Après plusieurs années de négociation et de blocage, la Commission Liberté et Justice, dont je suis membre, a adopté cette semaine le nouveau mandat du Parlement européen pour les négociations de la réforme Eurodac. Les Verts/ALE ont voté le rejet de ce texte. Malheureusement, la majorité n'était pas avec nous. Laissez-moi vous expliquer pourquoi cette réforme pose de nombreux problèmes en termes de protection des droits fondamentaux. 


Qu’est-ce qu’Eurodac? 

Ce dossier paraît technique mais il n’en est rien. L’enjeu est simple: préserver les droits fondamentaux des personnes migrantes. 

Eurodac, la base de données européenne regroupant les empreintes digitales des demandeurs d'asile, existe depuis 2003. Son but? Faciliter la mise en œuvre du fameux règlement de Dublin. Pour rappel, ce règlement consacre le très controversé principe du “pays d’arrivée - pays responsable de l’asile”. C’est donc par le biais d’Eurodac que les États-membres peuvent savoir si une personne, via ses empreintes, a déjà été enregistrée dans un autre État. 

Or depuis plusieurs années, dans le cadre des propositions du Système européen commun d’asile puis du Pacte Asile et Migration, la Commission souhaite réviser le règlement portant sur Eurodac. Ce processus a été gelé en 2018 suite à l’absence d’accord entre Etats-membres sur les questions migratoires. Aujourd’hui, les négociations reprennent et je m’en inquiète. La réforme proposée vise à étendre le système de recueil de données et à faciliter la répression. 


Toujours plus de données pour moins de protection des droits fondamentaux

La réforme d’Eurodac, telle que proposée par la Commission, peut être résumée comme suit: un plus grand nombre d’informations collectées, conservées plus longtemps, et un droit d'accès à la base de données élargi. Malheureusement, malgré l’opposition des eurodéputé.es vert.es et d’extrême gauche, une position a été adoptée par le Comité Liberté et Justice du Parlement. Ce rapport, adopté sans débat en plénière, va  dans le sens de la proposition de la Commission européenne.

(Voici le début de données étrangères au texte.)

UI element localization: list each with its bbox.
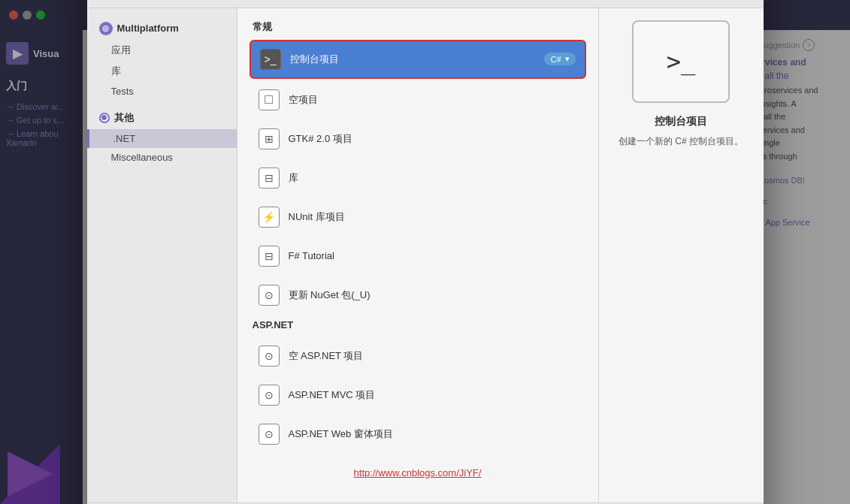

Concrètement, selon la proposition actuelle, le champ d'application serait étendu aux personnes migrantes n’ayant pas demandé l'asile. Davantage de données personnelles, dont des images faciales, seraient recueillies. Des sanctions, pour les personnes qui refusent de se soumettre à la procédure de prise d'empreintes digitales, seraient établies. Et plus grave encore: l'âge à partir duquel il sera possible de collecter des données biométriques serait abaissé de 14 à 6 ans. 

 

Par ailleurs, au sein du Pacte Asile et Migration, le dossier Eurodac est lié au règlement portant sur le filtrage des ressortissants de pays tiers aux frontières extérieures (“screening”). Cela signifie que la base de données Eurodac fera l’objet de filtrage. Des “drapeaux de sécurité'' (les fameux security flag) pourraient être introduits sur le profil de certaines personnes migrantes. Dit plus simplement, ce système postule que les personnes migrantes sont des menaces de type sécuritaire. C'est un pas de plus vers la criminalisation de la migration. 

 

Lignes brouillées entre migration et sécurité

Avec cette réforme, les droits fondamentaux des personnes migrantes sont bafoués. En effet, ces propositions démontrent, une nouvelle fois, qu’au sein de l’Union européenne les questions de migration relèvent du sécuritaire. Au nom de la sécurité, la Commission, de nombreux États membres et une majorité au Parlement font fi des valeurs européennes et du droit international. Cette réforme comporte des violations aux droits de l’enfant, des mesures ne respectant pas les règles de protection des données personnelles, des atteintes à l'intégrité mentale et physique, ou encore des procédures inéquitables.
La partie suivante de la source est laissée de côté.